Карий вернулся от реки с парой упитанных серых уток. Обезглавленные тельца болтались в его руках, будто какие-нибудь казненные преступники, оставляя на траве две кровавые дорожки. Сам принц выглядел так, словно только что решил задачу государственной важности, но тут же оказался перед новой.
– На песке следы когтей, – сказал он. – Здесь были грифоны.
– Давно? – спросил жрец.
Карий с сожалением покачал головой.
– Если бы я огляделся прежде, чем пользоваться магией, знал бы. Теперь все перекрыл след моей Силы. Думаю, Тагрия, ты можешь их зажарить, только старайся поменьше дымить. Вам с братом необходимо поесть.
Тагрия без особой радости приняла добычу.
– Нам пора, – сказал Карий. – Тагрия… Мы с Ветром скоро вернемся. Только, прошу тебя, будь осторожна!
– Буду.
Она смотрела в небо, пока грифон не стал чуть заметной черточкой в тонких перистых облаках. Потом в глазах все расплылось, задрожало: «Он опять меня бросил!» Тяжелые утки, которых, между прочим, еще придется ощипывать, оттягивали руки. Где-то поблизости строили свои жуткие планы маги, а рядом в избушке спал здоровым сном спасенный Бетаран. Тагрия бросила на землю уток, вытерла слезы грязным рукавом и отправилась к брату. Спать.
– И долго ты собираешься здесь торчать?
Тагрия ответила спокойно и даже не взглянула в сторону двери:
– Пока не вернется Карий.
– А если он не вернется?
– Вернется.
Бетаран уселся на скамью и принялся чистить ногти.
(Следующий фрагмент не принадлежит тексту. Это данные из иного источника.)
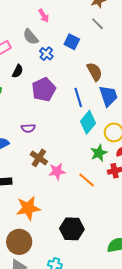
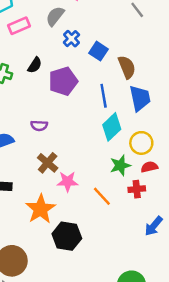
gray semicircle: (31, 37) -> (55, 16), turned 72
blue square: (72, 42) -> (99, 51), moved
black semicircle: (18, 71) -> (35, 65), moved
orange star: (28, 208) -> (41, 209), moved, turned -30
black hexagon: (72, 229) -> (67, 236), moved

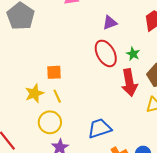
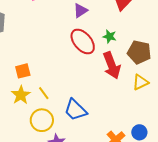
orange square: (54, 72) -> (23, 71), moved
blue trapezoid: (100, 128) -> (75, 110), moved, turned -105

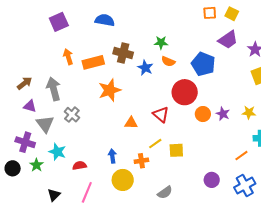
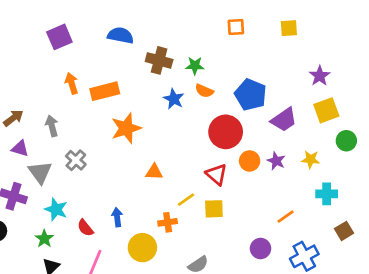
orange square: (210, 13) -> (236, 27), moved
yellow square: (232, 14) -> (289, 28), turned -32
purple trapezoid: (228, 40) -> (284, 120), moved
brown cross: (123, 53) -> (159, 60), moved
gray arrow: (54, 89) -> (52, 126), size x0.7
red triangle: (161, 115) -> (216, 174), moved
blue arrow: (112, 156) -> (117, 217), moved
orange line: (241, 156) -> (286, 217), moved
green star: (37, 165) -> (44, 239), moved
red semicircle: (80, 166) -> (85, 228), turned -120

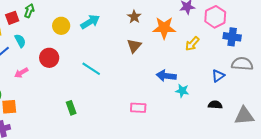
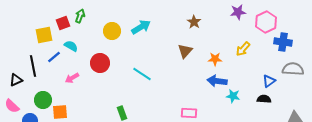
brown star: (134, 17) -> (194, 22), moved
orange star: (164, 28) -> (215, 59), moved, size x0.6
cyan semicircle: (20, 41) -> (71, 46), turned -32
black semicircle: (215, 105) -> (264, 99), moved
В полумраке заниматься этим было неудобно, он то и дело досадливо фыркал. Его одежда, кое-как выстиранная в реке, выглядела теперь лучше, хоть и оставалась дырявой – тут уж Тагрия ничем помочь не могла. Алый камзол, похожий на отделанную истрепанным кружевом насмешку, досыхал у непогасшего еще очага; штаны и тунику Бетаран натянул мокрыми. Бурому от засохшей крови платью Тагрии стирка почти вернула прежний темно-зеленый цвет, зато вышитые рукава нижней рубашки не отстирались вовсе.
Весь вечер и добрую часть ночи отняли разговоры; утро Тагрия посвятила стирке, Бетаран же занялся лошадьми. Их плачевный вид привел его в такое отчаяние, как будто у Тагрии всю дорогу только и было дел, что заботиться о несчастных животных. Когда одежда была в меру сил выстирана, а лошади – вычищены и обихожены, дружно расправились со второй уткой. Первую Тагрия приготовила еще вечером. Трут и кремень отыскались возле очага, там же где и стопка дров, вполне достаточная для приготовления пищи.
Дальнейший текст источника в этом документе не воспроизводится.